Task statement:
Could you transcribe exactly the lines below, from the line with "you through the steps necessary" through the line with "Trade Committee between India and", and nothing else, leaving out the pictures?
Content starts
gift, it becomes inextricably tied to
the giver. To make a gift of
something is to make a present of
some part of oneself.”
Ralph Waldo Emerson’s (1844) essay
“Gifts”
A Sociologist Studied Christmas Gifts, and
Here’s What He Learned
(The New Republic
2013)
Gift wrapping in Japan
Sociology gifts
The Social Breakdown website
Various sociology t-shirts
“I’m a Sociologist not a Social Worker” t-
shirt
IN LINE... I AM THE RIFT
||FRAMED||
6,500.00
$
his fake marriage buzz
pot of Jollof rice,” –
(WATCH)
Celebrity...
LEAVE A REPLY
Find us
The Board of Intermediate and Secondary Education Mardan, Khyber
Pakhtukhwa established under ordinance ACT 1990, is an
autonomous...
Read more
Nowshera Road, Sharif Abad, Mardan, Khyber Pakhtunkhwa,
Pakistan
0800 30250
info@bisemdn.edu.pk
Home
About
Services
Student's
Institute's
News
Content ends
Content starts
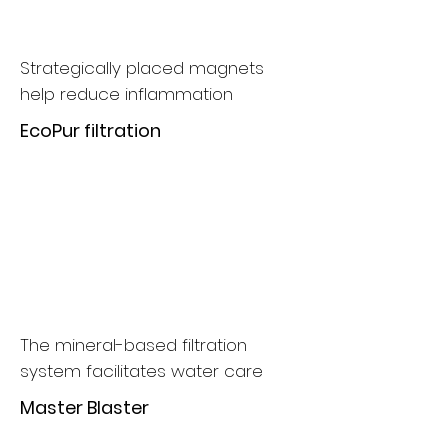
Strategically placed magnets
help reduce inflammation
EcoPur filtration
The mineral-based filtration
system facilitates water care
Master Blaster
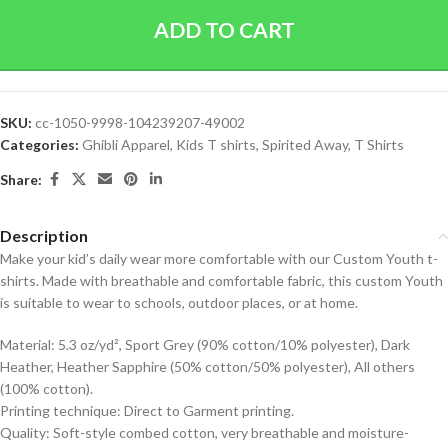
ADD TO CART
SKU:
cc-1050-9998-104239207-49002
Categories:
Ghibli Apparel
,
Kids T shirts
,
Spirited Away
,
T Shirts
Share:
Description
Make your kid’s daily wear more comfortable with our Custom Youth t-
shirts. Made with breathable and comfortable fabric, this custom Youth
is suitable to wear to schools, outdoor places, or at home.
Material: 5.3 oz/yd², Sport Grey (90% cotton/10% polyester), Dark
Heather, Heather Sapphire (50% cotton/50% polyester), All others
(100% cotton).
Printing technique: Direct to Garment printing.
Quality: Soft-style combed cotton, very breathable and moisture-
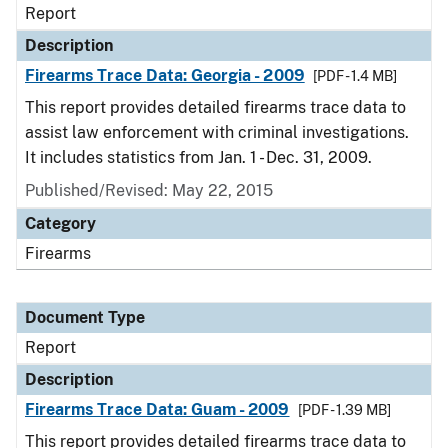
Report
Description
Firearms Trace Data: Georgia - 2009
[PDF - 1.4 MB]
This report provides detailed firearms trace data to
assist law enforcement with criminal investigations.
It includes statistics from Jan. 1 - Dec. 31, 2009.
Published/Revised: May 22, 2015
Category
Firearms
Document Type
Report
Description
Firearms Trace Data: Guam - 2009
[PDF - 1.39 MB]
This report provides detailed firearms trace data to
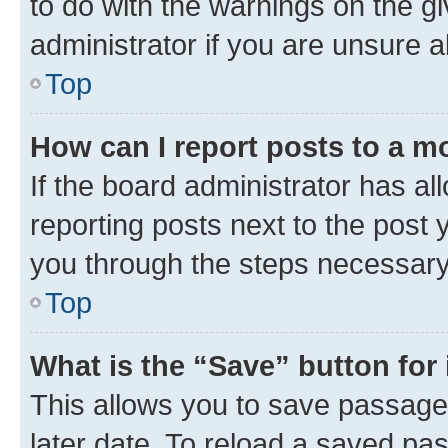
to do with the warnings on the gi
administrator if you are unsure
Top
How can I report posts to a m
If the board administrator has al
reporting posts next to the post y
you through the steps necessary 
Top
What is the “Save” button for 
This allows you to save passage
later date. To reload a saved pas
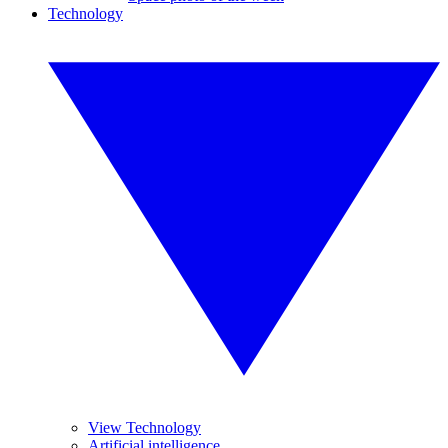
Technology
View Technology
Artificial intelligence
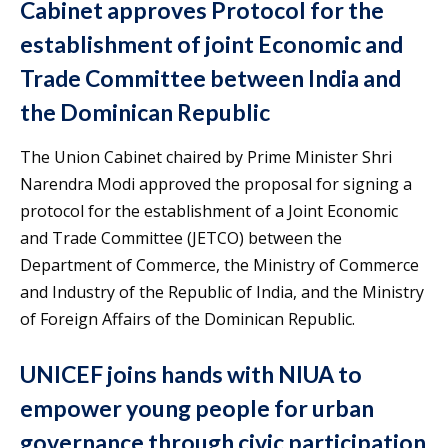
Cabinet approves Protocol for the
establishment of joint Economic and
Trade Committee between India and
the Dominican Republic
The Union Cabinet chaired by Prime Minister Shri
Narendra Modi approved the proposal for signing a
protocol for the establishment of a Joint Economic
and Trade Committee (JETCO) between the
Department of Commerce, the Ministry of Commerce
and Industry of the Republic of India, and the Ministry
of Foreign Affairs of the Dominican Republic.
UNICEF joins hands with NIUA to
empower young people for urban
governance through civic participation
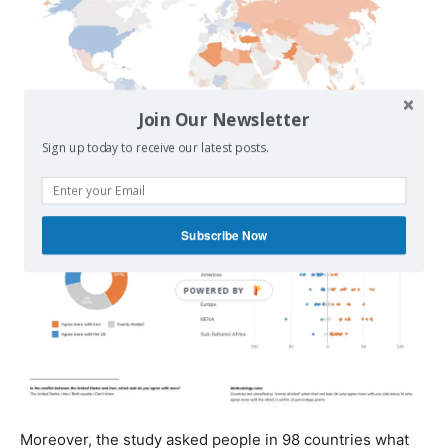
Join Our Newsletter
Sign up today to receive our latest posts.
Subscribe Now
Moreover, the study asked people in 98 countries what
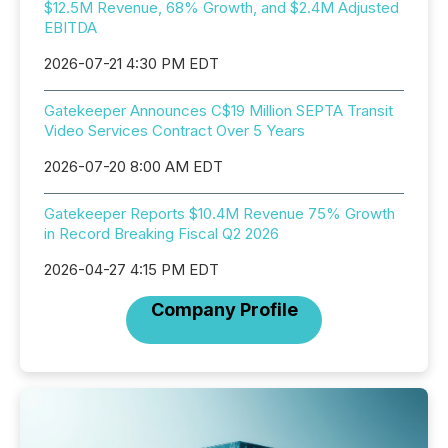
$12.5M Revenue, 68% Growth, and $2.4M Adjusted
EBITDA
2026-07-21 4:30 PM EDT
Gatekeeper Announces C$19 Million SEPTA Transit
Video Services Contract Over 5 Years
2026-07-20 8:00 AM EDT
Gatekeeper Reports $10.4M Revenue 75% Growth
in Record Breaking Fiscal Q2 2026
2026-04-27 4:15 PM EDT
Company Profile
Content ends
Content starts
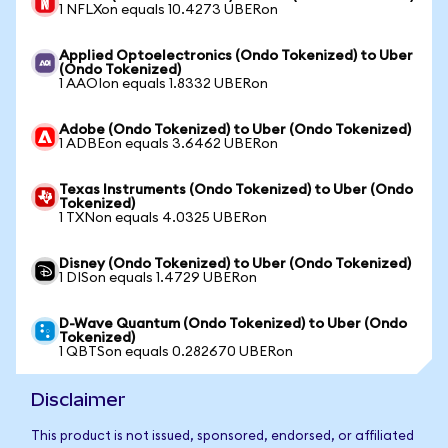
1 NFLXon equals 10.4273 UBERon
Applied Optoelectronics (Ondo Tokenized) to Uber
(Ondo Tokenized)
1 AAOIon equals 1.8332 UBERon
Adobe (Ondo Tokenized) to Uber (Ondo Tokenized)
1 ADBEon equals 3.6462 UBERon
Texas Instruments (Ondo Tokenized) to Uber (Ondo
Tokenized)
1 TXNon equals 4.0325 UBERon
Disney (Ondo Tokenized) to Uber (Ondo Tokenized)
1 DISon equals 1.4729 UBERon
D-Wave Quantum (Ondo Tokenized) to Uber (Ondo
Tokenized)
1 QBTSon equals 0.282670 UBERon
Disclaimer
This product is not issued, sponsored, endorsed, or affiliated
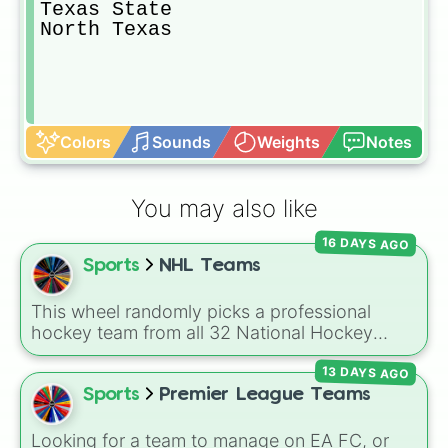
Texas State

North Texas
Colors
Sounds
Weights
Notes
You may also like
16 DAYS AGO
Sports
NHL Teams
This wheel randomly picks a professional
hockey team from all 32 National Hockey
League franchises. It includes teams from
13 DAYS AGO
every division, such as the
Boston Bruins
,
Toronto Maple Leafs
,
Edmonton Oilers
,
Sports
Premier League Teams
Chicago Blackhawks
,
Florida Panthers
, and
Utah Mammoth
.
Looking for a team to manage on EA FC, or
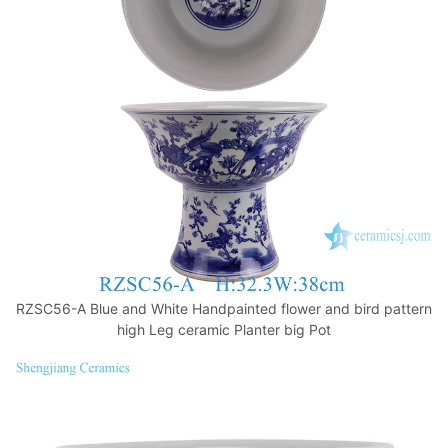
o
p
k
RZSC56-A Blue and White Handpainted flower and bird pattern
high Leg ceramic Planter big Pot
Content ends
Written answer:
you through the steps necessary 
Top
What is the “Save” button for 
This allows you to save passage
later date. To reload a saved pas
Technology
View Technology
Artificial intelligence
Cabinet approves Protocol for the
establishment of joint Economic and
Trade Committee between India and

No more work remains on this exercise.